Every sale depends on a buyer. No matter how perfectly you present your solution, handle objections, or deliver your well-crafted close, you can’t make a sale without a buyer.
But, where do you ﬁnd that buyer? That’s where prospecting comes into play.
Prospecting lays the groundwork for every successful sale. Prospecting aims to ﬁnd and connect with viable business contacts to generate opportunities that ﬁll your sales pipeline. Good prospecting is essential for revenue generation. Find the right contacts, make a strong impression and you’ll build a stable foundation for the rest of the sales process.
Part of the challenge of prospecting is that we not only have to ﬁgure out what to say, but how to say it. Should we send an email or pick up the phone? Sign up for networking events? Should we reach out using LinkedIn? And, once we have reached out, how often should we follow up before moving on?
These questions trouble nearly all sales professionals. Picking up the phone might feel daunting, but phone calls build trust and rapport better than many other methods. While calling eats up more time and can be more mentally taxing than other outreach strategies, the reward is that it boosts the personalisation of your message. Emailing potential buyers can be effective for sharing information and sparking interest. While you lose the personal, casual touch of phone calls and in-person conversations, you gain extra time. If you’d like to put relationships at the forefront of your sales strategy, consider attending events such as conferences, trade shows and promotional functions. While get-togethers can take up considerable time and energy, they’re great for identifying people who share similar interests or have a clear connection to your industry.
Choose a method that works best for you but be careful not to fall into the trap of using only one go-to method – especially if you’re not getting traction!
When contacting potential clients, take advantage of the many tools at your disposal – such as phone calls, emails, direct mail, events, social media, and content marketing and lead magnets. No single technique is better or worse than another so choose the strategy that works best for you and your prospects.

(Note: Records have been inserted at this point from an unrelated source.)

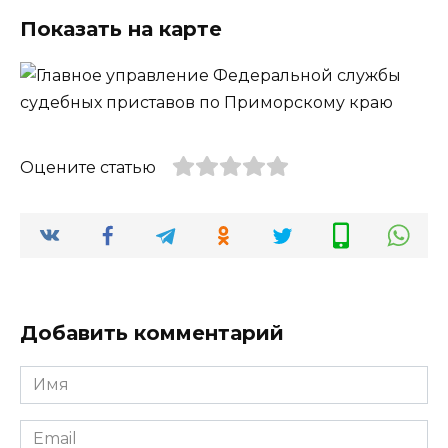
Показать на карте
Оцените статью
Добавить комментарий
Имя
*
Email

Meet prospects where they are and focus on being persistent without being pushy. The more you reach out to others, the closer you’ll get to creating a loyal customer base that beneﬁts from the products and services you offer. Track your progress. Success is about trial and error, so get in the habit of recording your results. How many times did you contact prospect A before they answered? What outreach methods did you use? What about prospects B, C, and D? Record your results, and you can create the perfect outreach plan for you.
As people began to rely more on technology, new tools were created to help manage social networks. Salespeople started using CRMs to keep track of communications, phone calls replaced written letters, and mobile phones replaced landline phones. Then email replaced phone calls and letters, with text messaging increasingly handling short bursts of communication. Today, Internet browsing has dramatically increased with the mass adoption of smartphones, laptops, and tablets. People manage their lives through web browsers, text communications, and smartphone apps.
Internet tools have advanced to the point where online communication within your network is more automated and accessible, and the sheer volume of contacts has increased dramatically. Sites such as LinkedIn replace the older ways of accessing your social network. However, just because this information is more readily available does not make it easier – networking still involves work. You still need to manage your connections and access the network to gain more connections or knowledge. Remember, too, that this does not replace the benefit of meeting people in person. But because LinkedIn works in the background, guiding you in finding contacts and starting the networking process, you can spend your time more productively instead of making blind requests and relying solely on other people to make something happen.
Build you brand. Your name, your identity, is your reputation in the marketing place. Your reputation, what you are known for, is a brand – just like Nike or Coca-Cola, your professional reputation is one that you have considerable control over.